Et il referma la porte. Nathalie et Aimée attendirent quelques secondes, puis relâchèrent leur souffle. Elles se recomposaient, mais il leur fallait quelques instants, comme à chaque rencontre avec l’empereur. La chaise de Boulout, repoussée sans ménagements sur ses deux pieds arrière, avait par balancier et par chance retrouvé sa stabilité.  Le petit bonhomme rose se frottait les genoux, pensif. Taille moyenne, yeux de fouine et cheveux un peu gras : pour un observateur extérieur, l’empereur n’était personne. De son intrusion sans gêne ne restait qu’un relent de parfum aigre. 

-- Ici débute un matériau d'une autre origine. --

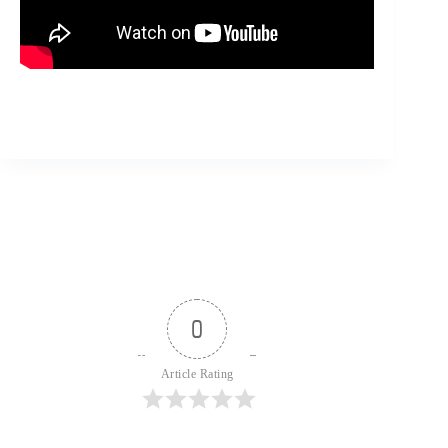
0
Article Rating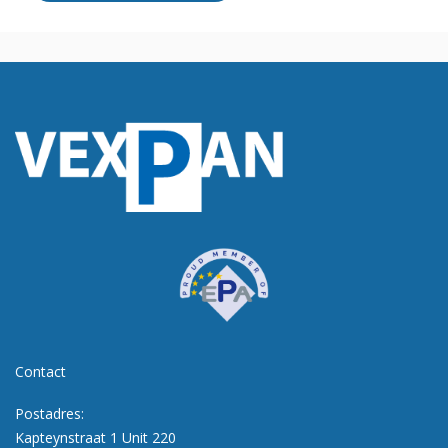
Contact
Postadres:
Kapteynstraat 1 Unit 220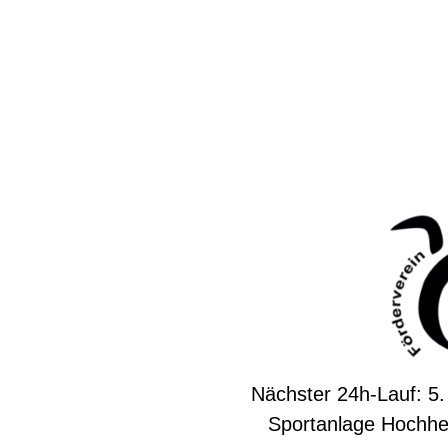
Nächster 24h-Lauf: 5.
Sportanlage Hochhe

-Vous savez, dit-il, j’ai un petit ouvrage… laissez-moi noter… 

Il griffonna sur le contrat. Il tendit les feuillets à Nathalie. On y déchiffrait : Geste gracieux : 250 exemplaires de « Lulu et Pipou contre Francis, sa grosse montre Suisse et sa ridicule saucisse »

-Cela me fait plaisir. Tout vous convient ? N’oubliez pas de stipuler : « Pour mandat officiel du Comité d’Entreprise », puis « Fauchard Communications »… et votre nom, bien sûr, rappela Boulout. 

-Je n’oublie rien, le rassura Nathalie ; et elle signa.